BA: It started in Acapulco when we first played each other (February, 2019 and Kenin won 6-4, 3-6, 7-5 in the semi-finals). I’d played many junior tournaments with her but we never really sat down and spoke like we did all of last year. I think that’s because we are kind of the up-and-comers, we kind of find ourselves…Since then we kind of just starting talking, hanging out and it got a bit more when we did the exhibition at the Aurora Games (in Albany, New York) before the US Open. And now seeing me winning a Grand Slam and her winning a Grand Slam it’s just crazy because I remember us talking about how we wanted to accomplish that as soon as possible and it’s funny how it happened back-to-back.
TT: I got a little bit mad on Saturday watching the women’s final on ESPN – not once did they mention the person who won the (2019) US Open?
BA: They didn’t, maybe that’s because I wasn’t playing.
TT: But you won the previous Grand Slam and it’s not like you disappeared off the planet. Obviously, I may be prejudiced, but I think you’re the best player in the world at the moment.
BA: Are you serious?
TT: Who’s been as consistent?

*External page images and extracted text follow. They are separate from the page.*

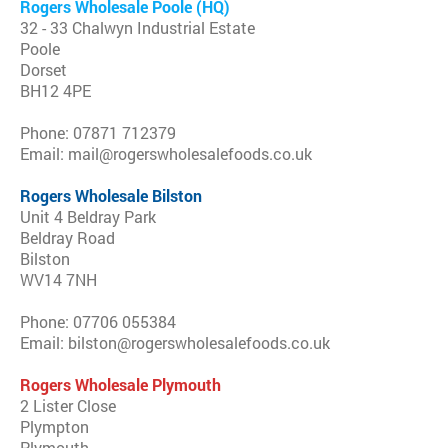
Rogers Wholesale Poole (HQ)
32 - 33 Chalwyn Industrial Estate
Poole
Dorset
BH12 4PE
Phone: 07871 712379
Email: mail@rogerswholesalefoods.co.uk
Rogers Wholesale Bilston
Unit 4 Beldray Park
Beldray Road
Bilston
WV14 7NH
Phone: 07706 055384
Email: bilston@rogerswholesalefoods.co.uk
Rogers Wholesale Plymouth
2 Lister Close
Plympton
Plymouth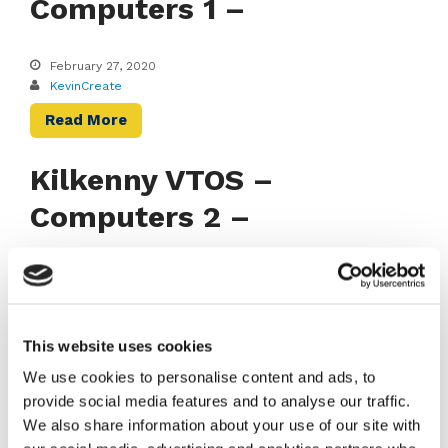
Computers 1 –
February 27, 2020
KevinCreate
Read More
Kilkenny VTOS –
Computers 2 –
February 27, 2020
KevinCreate
Read More
This website uses cookies
We use cookies to personalise content and ads, to
provide social media features and to analyse our traffic.
RECENT NEWS
We also share information about your use of our site with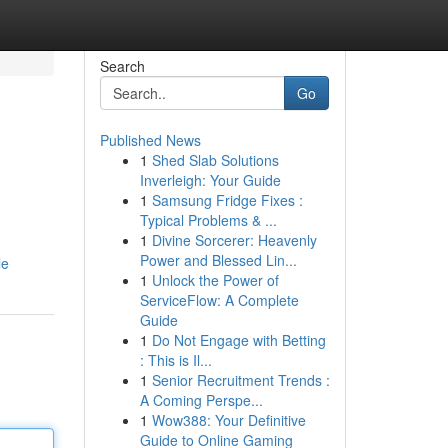
Search
Go
Published News
1
Shed Slab Solutions
Inverleigh: Your Guide
1
Samsung Fridge Fixes :
Typical Problems & ...
1
Divine Sorcerer: Heavenly
Power and Blessed Lin...
le
1
Unlock the Power of
ServiceFlow: A Complete
Guide
1
Do Not Engage with Betting
: This is Il...
1
Senior Recruitment Trends :
A Coming Perspe...
1
Wow388: Your Definitive
Guide to Online Gaming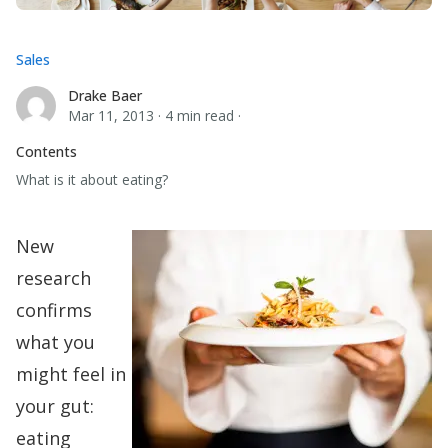
Sales
Drake Baer
Drake Baer
Mar 11, 2013
·
4 min read
·
Contents
What is it about eating?
New
research
confirms
what you
might feel in
your gut:
eating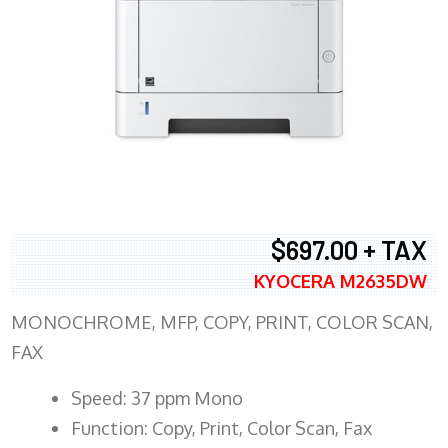
$697.00 + TAX
KYOCERA M2635DW
MONOCHROME, MFP, COPY, PRINT, COLOR SCAN,
FAX
Speed: 37 ppm Mono
Function: Copy, Print, Color Scan, Fax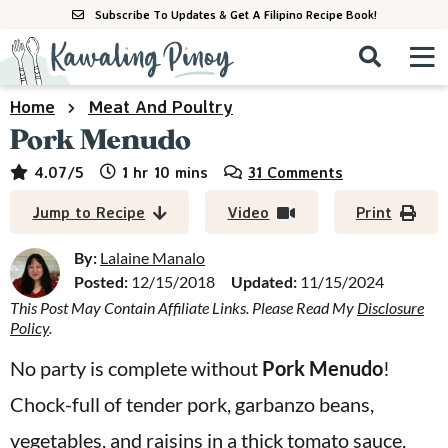
S
S
S
Subscribe To Updates & Get A Filipino Recipe Book!
k
k
k
M
D
i
i
i
i
a
s
p
p
p
i
Home
Meat And Poultry
All Recipes
p
n
t
t
t
Pork Menudo
l
M
a
o
o
o
By Course
hour
minutes
4.07
/5
1
hr
10
mins
31 Comments
y
e
p
m
p
S
By Ingredient
Jump to Recipe
Video
Print
n
r
a
r
e
u
a
i
i
i
By:
Lalaine Manalo
By Method
r
Posted:
12/15/2018
Updated:
11/15/2024
m
n
m
c
This Post May Contain Affiliate Links. Please Read My
Disclosure
a
c
a
h
Policy
.
B
r
o
r
a
No party is complete without
Pork Menudo
!
y
n
y
r
Chock-full of tender pork, garbanzo beans,
n
t
s
a
e
i
vegetables, and raisins in a thick tomato sauce,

You won Indian Wells and then Rogers Cup and the US Open. The only two loses you had at the end of the year were to Naomi Osaka in Beijing in three sets and you led 3-1 in each set, and to Simona Halep in Shenzhen and you had a match point. Those are loses but they’re as close as they can be so you’ve been more consistent than anybody. (Ashleigh) Barty has been pretty good – she’s the closest to you.
BA: I really though she (Barty) was going to win. It would have been sick for her to have Shenzhen (WTA Finals) and Australian Open back-to-back.
This is a general goods store in the Biel suburb of Solothurn. We don’t really have an explanation for the name, but it’s not a commerce we expected to see in this quaint old town.